Eventually, tires were inflated and the reason we came to Ngor seemed to be on again: we were going to visit Pink Lake. We joined a tour group, mostly from the States, for the ride. There was a West Indian couple in their late 50s or so, an early 60ish retired nurse, an 80ish black woman with two artificial knees, an entertaining mother-daughter duo from Toronto, and a woman whose bearing reminded me of Maya Angelou, and whose banter reminder why I don't do tour groups: she said, more than once,
as we drove on the outskirts of villages to Pink Lake: "So... they actually LIVE
The traffic to and from Pink Lake was maddening; bumper to bumper with long stretches of no movement whatsoever. There are no lanes painted on the roads, and it's baffling that there's not calamity at every intersection, with overcrowded buses laden with bundles on top, doors swinging open at back, mule drawn carts, and goats milling about clogging the streets. There are traffic circles where everything should be at a dead halt, but somehow, some way, even without traffic lights or cops, cars move on.
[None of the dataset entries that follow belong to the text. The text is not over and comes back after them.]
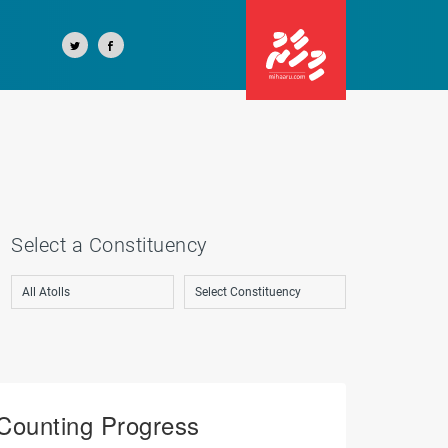
Select a Constituency
Counting Progress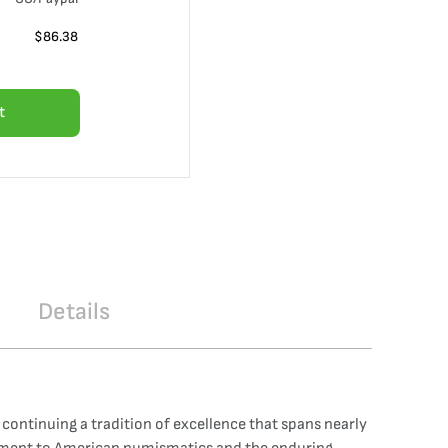
$
86.38
t
Details
 continuing a tradition of excellence that spans nearly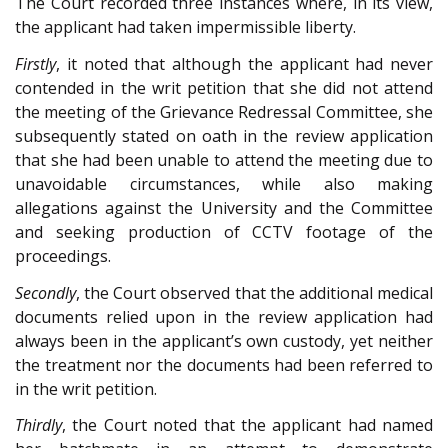
The Court recorded three instances where, in its view,
the applicant had taken impermissible liberty.
Firstly
, it noted that although the applicant had never
contended in the writ petition that she did not attend
the meeting of the Grievance Redressal Committee, she
subsequently stated on oath in the review application
that she had been unable to attend the meeting due to
unavoidable circumstances, while also making
allegations against the University and the Committee
and seeking production of CCTV footage of the
proceedings.
Secondly
, the Court observed that the additional medical
documents relied upon in the review application had
always been in the applicant’s own custody, yet neither
the treatment nor the documents had been referred to
in the writ petition.
Thirdly
, the Court noted that the applicant had named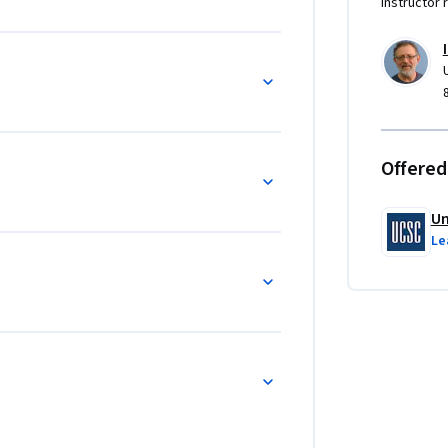
Instructor 
Offered
Un
Le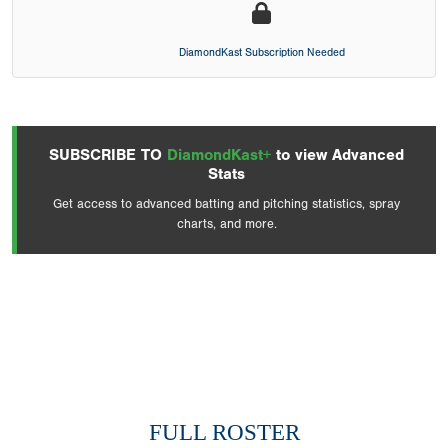
DiamondKast Subscription Needed
SUBSCRIBE TO
DiamondKast+
to view Advanced
Stats
Get access to advanced batting and pitching statistics, spray
charts, and more.
FULL ROSTER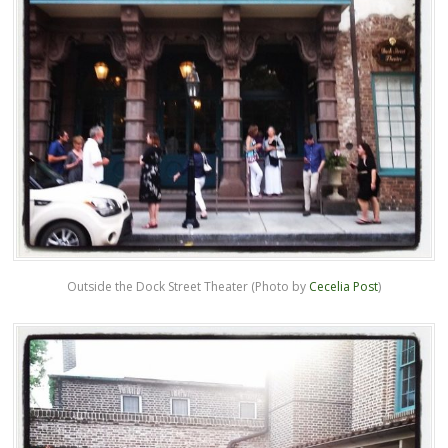
Outside the Dock Street Theater (Photo by
Cecelia Post
)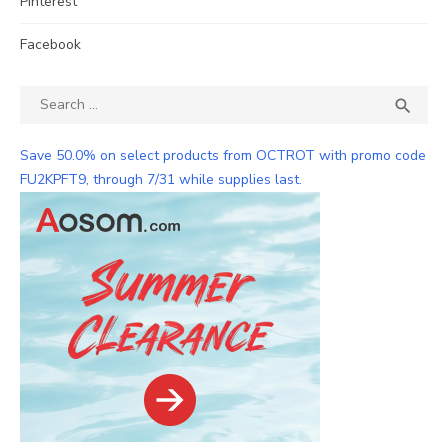
Pinterest
Facebook
Search
SEA

for:
Save 50.0% on select products from OCTROT with promo code
FU2KPFT9, through 7/31 while supplies last.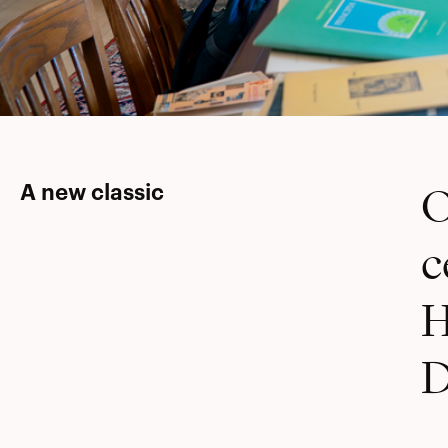
O
A new classic
c
H
D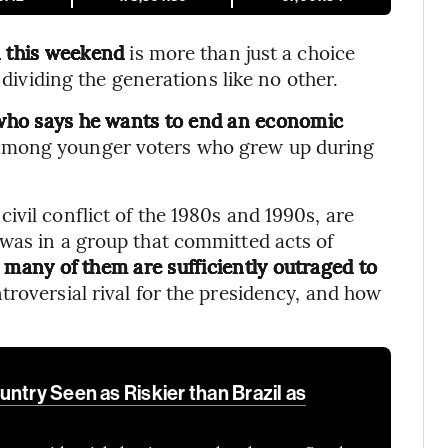
n this weekend
is more than just a choice
 dividing the generations like no other.
r who says he wants to end an economic
d among younger voters who grew up during
vil conflict of the 1980s and 1990s, are
was in a group that committed acts of
w many of them are sufficiently outraged to
ontroversial rival for the presidency, and how
ntry Seen as Riskier than Brazil as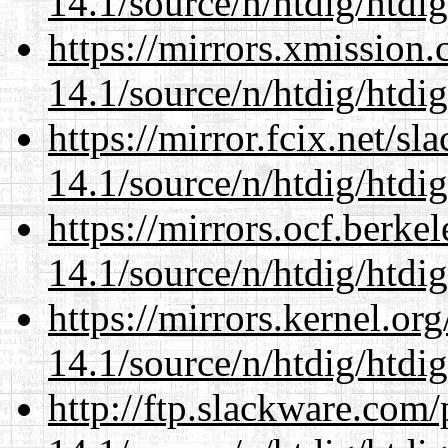
14.1/source/n/htdig/htdig
https://mirrors.xmission
14.1/source/n/htdig/htdig
https://mirror.fcix.net/s
14.1/source/n/htdig/htdig
https://mirrors.ocf.berke
14.1/source/n/htdig/htdig
https://mirrors.kernel.or
14.1/source/n/htdig/htdig
http://ftp.slackware.com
We had lunch at a campground resort restaurant at Pink Lake, then listened to a thorough and well-executed English presentation on the work that goes on there; the salt extraction, where it's imported to, what makes the water pink and when. And, eventually, the clamor to buy; firs the coy presentation of something as a gift, then the follow up: "How much you pay?" At one point I was giving out lollipops and thought to hurl the bag yards away from me just to free up my psychic and physical space from the masses that seemed
to descend. Fortunately I recovered my humanity and just redirected traffic by handing the bag off to S instead.
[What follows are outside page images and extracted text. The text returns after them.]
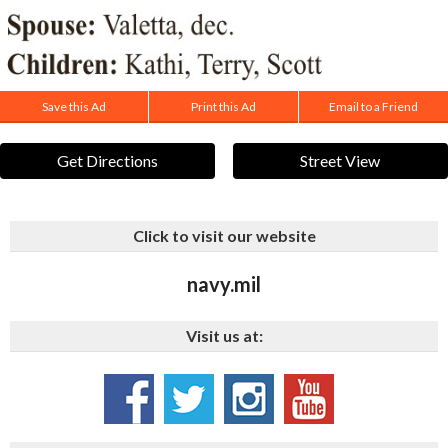
Save this Ad
Print this Ad
Email to a Friend
Get Directions
Street View
Click to visit our website
navy.mil
Visit us at: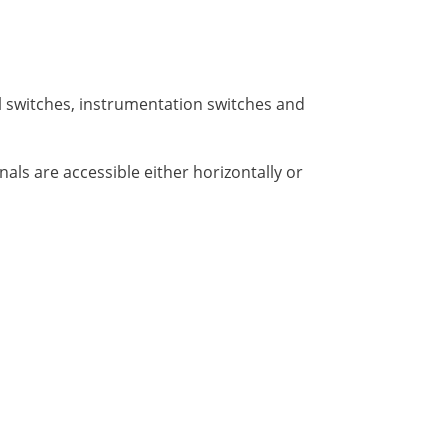
l switches, instrumentation switches and
als are accessible either horizontally or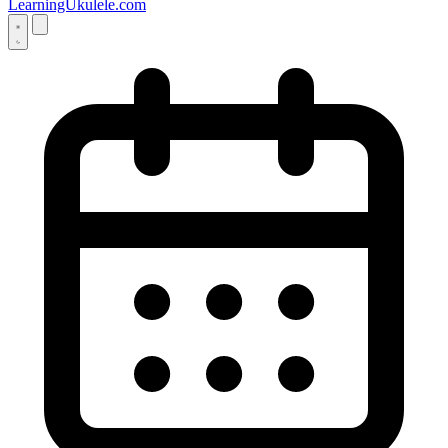
LearningUkulele.com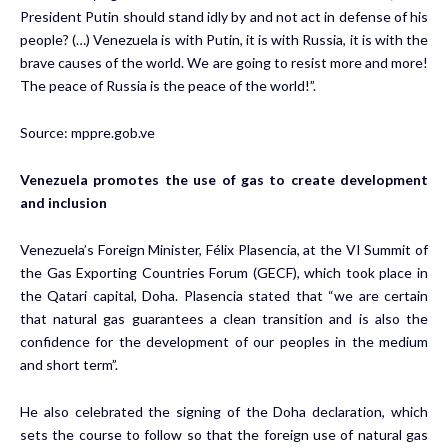
President Putin should stand idly by and not act in defense of his
people? (…) Venezuela is with Putin, it is with Russia, it is with the
brave causes of the world. We are going to resist more and more!
The peace of Russia is the peace of the world!”.
Source:
mppre.gob.ve
Venezuela promotes the use of gas to create development
and inclusion
Venezuela’s Foreign Minister, Félix Plasencia, at the VI Summit of
the Gas Exporting Countries Forum (GECF), which took place in
the Qatari capital, Doha. Plasencia stated that “we are certain
that natural gas guarantees a clean transition and is also the
confidence for the development of our peoples in the medium
and short term”.
He also celebrated the signing of the Doha declaration, which
sets the course to follow so that the foreign use of natural gas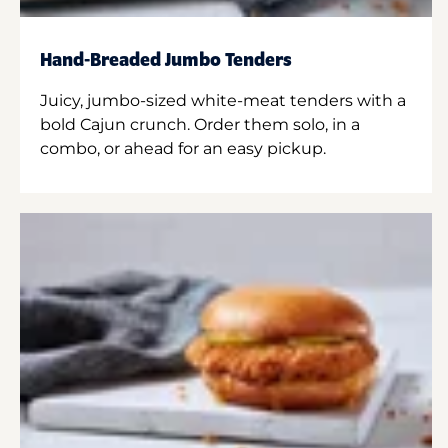
Hand-Breaded Jumbo Tenders
Juicy, jumbo-sized white-meat tenders with a
bold Cajun crunch. Order them solo, in a
combo, or ahead for an easy pickup.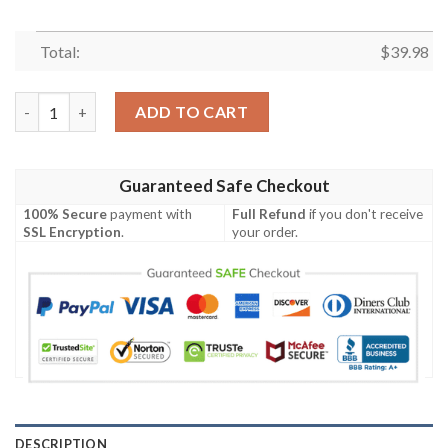
Total:
$
39.98
Philadelphia Phillies MLB Short Sleeve Hawaiian Shirt quantity
ADD TO CART
Guaranteed Safe Checkout
100% Secure
payment with
Full Refund
if you don't receive
SSL Encryption
.
your order.
DESCRIPTION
After Pink Lake we visited a village in Rufisque, where the chief's handsome heir apparent jokingly called women the problem and men the solution. There was a woman there from Oklahoma who apparently has visited every year for the past 15 or so, going through the bounty of medicine and supplies she'd brought with her. We met wives, saw their separate quarters and kitchens, took turns trying to artfully pound millet and exchanged email addresses with the children, many of whom were stunning; surely bound for SuperModeldom. And it was here, in this seemingly desolate village, that I learned there's an American rapper named 'fingazsticky' who inspired the apprentice chief's email address. Who Knew?